= Assigned task =
Copy every record exactly.

Records contained in a dataset:
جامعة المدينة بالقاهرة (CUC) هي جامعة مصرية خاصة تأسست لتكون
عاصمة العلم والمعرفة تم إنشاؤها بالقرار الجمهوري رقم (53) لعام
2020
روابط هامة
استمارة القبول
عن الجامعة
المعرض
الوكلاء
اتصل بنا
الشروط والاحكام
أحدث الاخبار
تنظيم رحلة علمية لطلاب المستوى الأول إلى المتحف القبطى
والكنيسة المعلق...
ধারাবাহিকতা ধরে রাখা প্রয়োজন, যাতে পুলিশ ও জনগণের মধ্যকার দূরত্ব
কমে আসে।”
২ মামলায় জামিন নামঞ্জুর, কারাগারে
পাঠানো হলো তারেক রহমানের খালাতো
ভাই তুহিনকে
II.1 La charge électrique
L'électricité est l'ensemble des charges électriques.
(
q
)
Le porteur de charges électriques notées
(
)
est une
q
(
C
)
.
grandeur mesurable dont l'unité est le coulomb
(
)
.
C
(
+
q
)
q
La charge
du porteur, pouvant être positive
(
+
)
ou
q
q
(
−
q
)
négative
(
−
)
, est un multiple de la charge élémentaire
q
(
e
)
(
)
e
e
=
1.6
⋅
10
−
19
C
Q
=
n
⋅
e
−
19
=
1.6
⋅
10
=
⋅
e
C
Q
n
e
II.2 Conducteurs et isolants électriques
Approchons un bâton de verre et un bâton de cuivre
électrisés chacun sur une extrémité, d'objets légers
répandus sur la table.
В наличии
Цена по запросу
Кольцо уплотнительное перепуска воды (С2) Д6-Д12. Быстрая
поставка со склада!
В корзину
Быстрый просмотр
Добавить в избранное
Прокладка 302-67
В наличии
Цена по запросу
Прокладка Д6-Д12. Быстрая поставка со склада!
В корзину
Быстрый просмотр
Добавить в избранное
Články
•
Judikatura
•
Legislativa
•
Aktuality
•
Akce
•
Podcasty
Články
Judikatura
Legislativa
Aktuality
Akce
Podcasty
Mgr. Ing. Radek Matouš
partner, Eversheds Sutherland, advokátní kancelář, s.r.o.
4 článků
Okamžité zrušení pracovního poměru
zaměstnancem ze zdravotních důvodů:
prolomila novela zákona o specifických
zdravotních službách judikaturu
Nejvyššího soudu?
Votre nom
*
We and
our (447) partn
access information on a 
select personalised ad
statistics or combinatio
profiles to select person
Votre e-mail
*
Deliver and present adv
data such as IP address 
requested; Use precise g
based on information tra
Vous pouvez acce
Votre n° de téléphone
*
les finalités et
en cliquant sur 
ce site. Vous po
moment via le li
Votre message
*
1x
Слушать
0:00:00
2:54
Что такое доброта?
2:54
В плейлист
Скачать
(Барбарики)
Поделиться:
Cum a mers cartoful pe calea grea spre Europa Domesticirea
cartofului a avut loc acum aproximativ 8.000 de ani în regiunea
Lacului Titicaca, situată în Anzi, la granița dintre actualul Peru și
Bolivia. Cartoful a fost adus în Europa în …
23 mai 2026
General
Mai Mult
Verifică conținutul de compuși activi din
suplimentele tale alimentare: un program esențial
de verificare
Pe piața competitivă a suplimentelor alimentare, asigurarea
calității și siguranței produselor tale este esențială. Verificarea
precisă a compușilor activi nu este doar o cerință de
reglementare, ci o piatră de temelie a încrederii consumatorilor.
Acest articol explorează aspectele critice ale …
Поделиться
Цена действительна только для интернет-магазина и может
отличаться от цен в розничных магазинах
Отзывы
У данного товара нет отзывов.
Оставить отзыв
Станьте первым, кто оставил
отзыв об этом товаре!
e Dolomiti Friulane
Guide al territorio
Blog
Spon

= Task result =
جامعة المدينة بالقاهرة (CUC) هي جامعة مصرية خاصة تأسست لتكون
عاصمة العلم والمعرفة تم إنشاؤها بالقرار الجمهوري رقم (53) لعام
2020
روابط هامة
استمارة القبول
عن الجامعة
المعرض
الوكلاء
اتصل بنا
الشروط والاحكام
أحدث الاخبار
تنظيم رحلة علمية لطلاب المستوى الأول إلى المتحف القبطى
والكنيسة المعلق...
ধারাবাহিকতা ধরে রাখা প্রয়োজন, যাতে পুলিশ ও জনগণের মধ্যকার দূরত্ব
কমে আসে।”
২ মামলায় জামিন নামঞ্জুর, কারাগারে
পাঠানো হলো তারেক রহমানের খালাতো
ভাই তুহিনকে
II.1 La charge électrique
L'électricité est l'ensemble des charges électriques.
(
q
)
Le porteur de charges électriques notées
(
)
est une
q
(
C
)
.
grandeur mesurable dont l'unité est le coulomb
(
)
.
C
(
+
q
)
q
La charge
du porteur, pouvant être positive
(
+
)
ou
q
q
(
−
q
)
négative
(
−
)
, est un multiple de la charge élémentaire
q
(
e
)
(
)
e
e
=
1.6
⋅
10
−
19
C
Q
=
n
⋅
e
−
19
=
1.6
⋅
10
=
⋅
e
C
Q
n
e
II.2 Conducteurs et isolants électriques
Approchons un bâton de verre et un bâton de cuivre
électrisés chacun sur une extrémité, d'objets légers
répandus sur la table.
В наличии
Цена по запросу
Кольцо уплотнительное перепуска воды (С2) Д6-Д12. Быстрая
поставка со склада!
В корзину
Быстрый просмотр
Добавить в избранное
Прокладка 302-67
В наличии
Цена по запросу
Прокладка Д6-Д12. Быстрая поставка со склада!
В корзину
Быстрый просмотр
Добавить в избранное
Články
•
Judikatura
•
Legislativa
•
Aktuality
•
Akce
•
Podcasty
Články
Judikatura
Legislativa
Aktuality
Akce
Podcasty
Mgr. Ing. Radek Matouš
partner, Eversheds Sutherland, advokátní kancelář, s.r.o.
4 článků
Okamžité zrušení pracovního poměru
zaměstnancem ze zdravotních důvodů:
prolomila novela zákona o specifických
zdravotních službách judikaturu
Nejvyššího soudu?
Votre nom
*
We and
our (447) partn
access information on a 
select personalised ad
statistics or combinatio
profiles to select person
Votre e-mail
*
Deliver and present adv
data such as IP address 
requested; Use precise g
based on information tra
Vous pouvez acce
Votre n° de téléphone
*
les finalités et
en cliquant sur 
ce site. Vous po
moment via le li
Votre message
*
1x
Слушать
0:00:00
2:54
Что такое доброта?
2:54
В плейлист
Скачать
(Барбарики)
Поделиться:
Cum a mers cartoful pe calea grea spre Europa Domesticirea
cartofului a avut loc acum aproximativ 8.000 de ani în regiunea
Lacului Titicaca, situată în Anzi, la granița dintre actualul Peru și
Bolivia. Cartoful a fost adus în Europa în …
23 mai 2026
General
Mai Mult
Verifică conținutul de compuși activi din
suplimentele tale alimentare: un program esențial
de verificare
Pe piața competitivă a suplimentelor alimentare, asigurarea
calității și siguranței produselor tale este esențială. Verificarea
precisă a compușilor activi nu este doar o cerință de
reglementare, ci o piatră de temelie a încrederii consumatorilor.
Acest articol explorează aspectele critice ale …
Поделиться
Цена действительна только для интернет-магазина и может
отличаться от цен в розничных магазинах
Отзывы
У данного товара нет отзывов.
Оставить отзыв
Станьте первым, кто оставил
отзыв об этом товаре!
e Dolomiti Friulane
Guide al territorio
Blog
Spon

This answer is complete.